In a wide-ranging conversation at the TransForm/CalBike Equity Summit, Malcolm Dougherty kept right on saying things that advocates are not used to hearing from the director of Caltrans. He reiterated Caltrans’ commitment to its goals of tripling biking trips and doubling the number of walking trips in the state. He said that California is investing more in transit than it ever has before, and he even said there are freeways in the state “that may not be serving their original purpose” and maybe should be removed, using the Embarcadero Freeway in San Francisco as an example of the improvements that could bring.
Further, Dougherty proclaimed, “We should cap the 101.”
Dougherty’s comments came during a panel that included him, Kate White, Deputy Secretary for Environmental Policy and Housing Coordination at CalSTA, and Stephanie Jones of the US DOT in a conversation that acknowledged past transportation planning errors that led to divided communities and inequitable distribution of mobility benefits. They talked about funding challenges, the state transportation agency’s attempts to be more open and transparent, and what the state can do to help guide local transportation planning decisions.
The two major transportation funding streams in California are the State Highway Operation and Protection Program, or SHOPP—which focuses on safety upgrades and rehabilitation of existing roads—and the State Transportation Improvement Program, or STIP, most of which is allocated to local jurisdictions. The locals decide how to spend that money, said Dougherty, but “the state needs to provide goals and incentives for them to spend it on the right things.”
“California is focused on maintenance and ‘fix-it-first,’” said White. “The state is not building any new highways.” However, she warned, local sales tax measure plans have their own expenditure plans, and if local governments think a highway expansion will help get them the necessary two-thirds vote—or if they believe adding capacity will solve their congestion problems [see: induced demand]—then expansions will be included in the plans. “Get involved in conversations on local sales tax measures,” she said, “because that’s what’s driving highway expansion.”
The remarks came at the opening session of the TransForm/California Bicycle Coalition Transportation Equity Summit on Monday in Sacramento, which gathered advocates and planners to talk about gaps in equity and how to address them. It was followed by an Advocacy Day, in which groups of advocates met with legislative staff to discuss a transportation equity agenda that includes budget allocation requests and support for several bills (more on that below).
One thing became very clear at the opening panel, however: what constitutes the administration’s proposed “Low Carbon Roads” program, which under Governor Brown’s current budget proposal would be allocated $100 million from the state’s cap-and-trade revenues, remains murky. “Any program funded by cap-and-trade,” said White, “has to, first and foremost, reduce greenhouse gases. There are only so many types of road improvements that would do that.” Dougherty pointed out that the California Air Resources Board “would have a large role in developing the program, including new guidelines for it,” and that Caltrans “will be driven by those guidelines.”
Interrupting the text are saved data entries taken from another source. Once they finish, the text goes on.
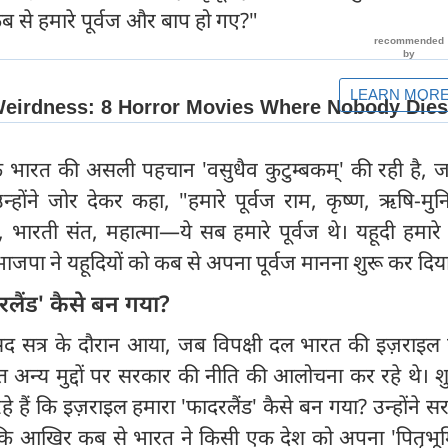
कब से हमारे पूर्वज और बाप हो गए?"
ि भारत की असली पहचान 'वसुधैव कुटुम्बकम्' की रही है, जह
्होंने जोर देकर कहा, "हमारे पूर्वज राम, कृष्ण, ऋषि-मुन
, भारती संत, महात्मा—ये सब हमारे पूर्वज थे। यहूदी हमार
ाजपा ने यहूदियों को कब से अपना पूर्वज मानना शुरू कर दिय
लैंड' कैसे बन गया?
सद सत्र के दौरान आया, जब विपक्षी दल भारत की इज़राइल क
न्य मुद्दों पर सरकार की नीति की आलोचना कर रहे थे। शुक
 हैं कि इज़राइल हमारा 'फादरलैंड' कैसे बन गया? उन्होंने स
ी कि आखिर कब से भारत ने किसी एक देश को अपना 'पितृभूम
There is still no clear explanation forthcoming as to why it’s necessary to create a new program when the existing, highly competitive and underfunded Active Transportation Program has already done all that work, and is focused on the same things.
The Summit offered discussions and presentations by planners, advocates, and community organizers that covered a range of topics. Check out TransForm’s Storify here for some highlights.
At the Advocacy Day on Tuesday, groups of advocates presented the following requests to legislative staff and told their personal stories about why these issues are important:
- Double investment in the Active Transportation Program. Funding needed would be the same amount that the governor proposes to allocate to a “Low Carbon Roads” program. The ATP already exists and is working as it should, investing money in encouraging more trips to be taken by bike and by foot, thus increasing good health outcomes and decreasing greenhouse gas emissions.
- Increase the amount of money going to transit operations. It is easier to find money to invest in new transit capital expenses, such as new buses and rail lines, than it is to find money to maintain, run, and increase existing services. California keeps making this mistake over and over; it’s one of the reasons our “roads are crumbling” as the headlines like to say. We shouldn’t make the same mistake with transit—California needs to invest money in running better transit operations.
- Fund a transit pass program. This means supporting Assemblymember Chris Holden’s A.B. 2222 which would provide low-cost transit passes for students. Investing cap-and-trade revenue in transit passes for seniors and low-income people would also help make transit affordable for those who need it.
- Mandate Complete Streets improvements on all roadway maintenance projects. This is a stated Caltrans policy, but it is not always followed. TransForm and CalBike are requesting that the legislature require that any repair, maintenance, and rehabilitation projects paid for by the state include robust consideration of all users, not just car drivers.
- Leverage transportation investments to create jobs for vulnerable Californians. There will be investments, sooner or later, in infrastructure, and these will be opportunities to lift up communities that have been left behind by past investments. These investments should include workforce training programs and employ people from disadvantaged and low-income communities.